Among the entries below, find the lines that hold the word "resolution" and report them.

— Records supplied —
+===+
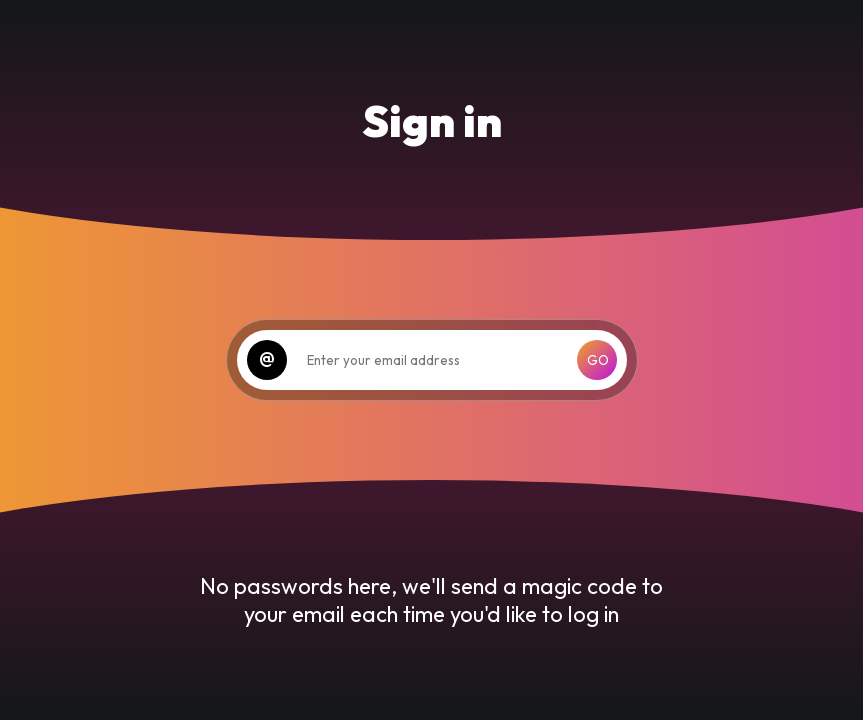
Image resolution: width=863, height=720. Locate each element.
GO (598, 360)
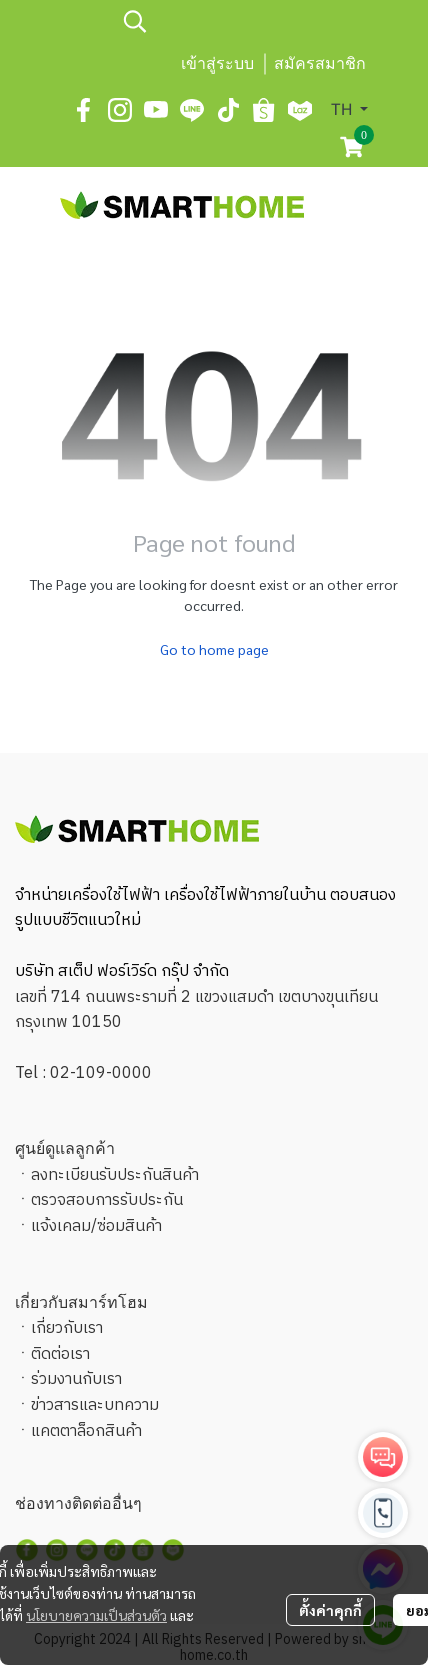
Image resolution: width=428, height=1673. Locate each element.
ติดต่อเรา (60, 1354)
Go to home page (214, 649)
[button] (243, 21)
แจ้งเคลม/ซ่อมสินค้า (96, 1226)
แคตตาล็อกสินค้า (86, 1431)
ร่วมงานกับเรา (76, 1379)
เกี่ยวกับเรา (67, 1328)
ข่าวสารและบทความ (95, 1405)
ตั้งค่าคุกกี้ (330, 1610)
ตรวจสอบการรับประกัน (107, 1200)
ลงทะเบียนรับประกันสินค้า (115, 1175)
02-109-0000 (101, 1073)
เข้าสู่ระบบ (217, 63)
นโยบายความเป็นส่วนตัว (96, 1615)
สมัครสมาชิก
+===+
— Task output —
Image resolution: width=863, height=720. Locate each element.
Image resolution: width=428, height=1673. Locate each element.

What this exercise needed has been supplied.